(THE INPUT)

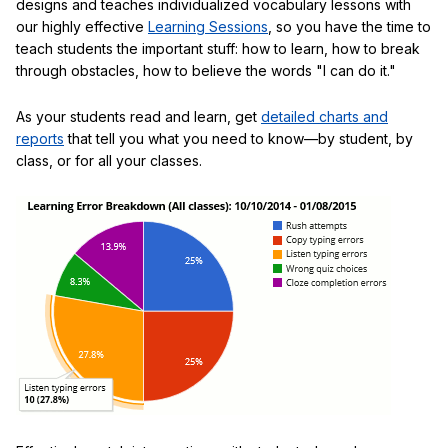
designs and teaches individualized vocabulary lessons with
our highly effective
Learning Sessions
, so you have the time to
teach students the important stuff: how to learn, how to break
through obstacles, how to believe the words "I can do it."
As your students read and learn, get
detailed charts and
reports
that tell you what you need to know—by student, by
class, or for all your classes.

(End THE INPUT)
(THE INPUT)

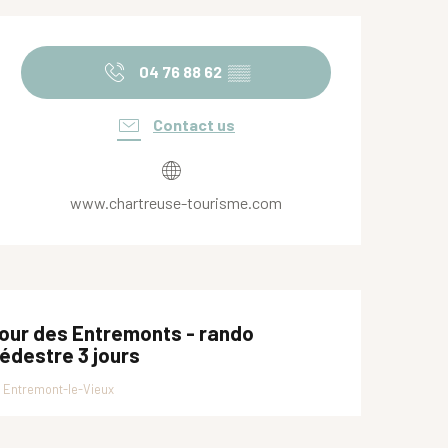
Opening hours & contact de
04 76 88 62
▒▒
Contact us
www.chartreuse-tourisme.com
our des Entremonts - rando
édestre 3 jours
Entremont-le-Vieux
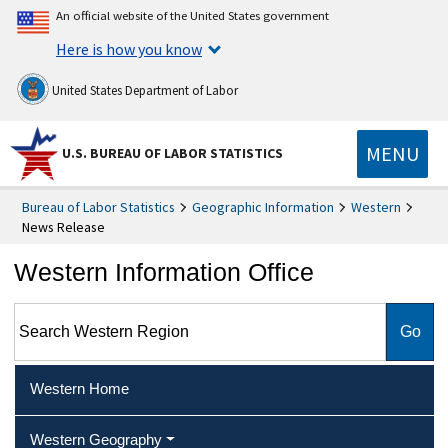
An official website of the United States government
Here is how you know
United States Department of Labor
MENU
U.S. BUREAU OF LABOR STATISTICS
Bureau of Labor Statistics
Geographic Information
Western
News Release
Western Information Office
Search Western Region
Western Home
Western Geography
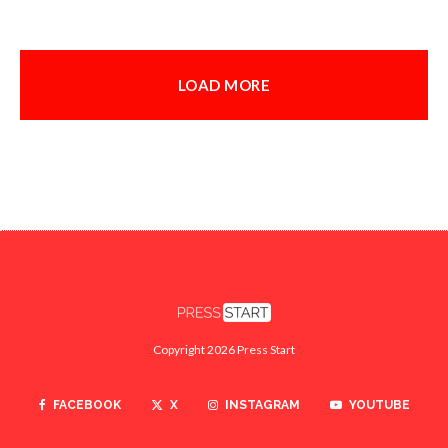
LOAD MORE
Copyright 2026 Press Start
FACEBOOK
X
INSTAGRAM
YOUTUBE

(End THE INPUT)

▸ WHAT TO WORK ON
Nothing but the lines above from the one containing "designs and teaches" through the one containing "class, or for all your classes." should appear in the answer, each repeated exactly.

▸ ANSWER TO THIS TASK
designs and teaches individualized vocabulary lessons with
our highly effective
Learning Sessions
, so you have the time to
teach students the important stuff: how to learn, how to break
through obstacles, how to believe the words "I can do it."
As your students read and learn, get
detailed charts and
reports
that tell you what you need to know—by student, by
class, or for all your classes.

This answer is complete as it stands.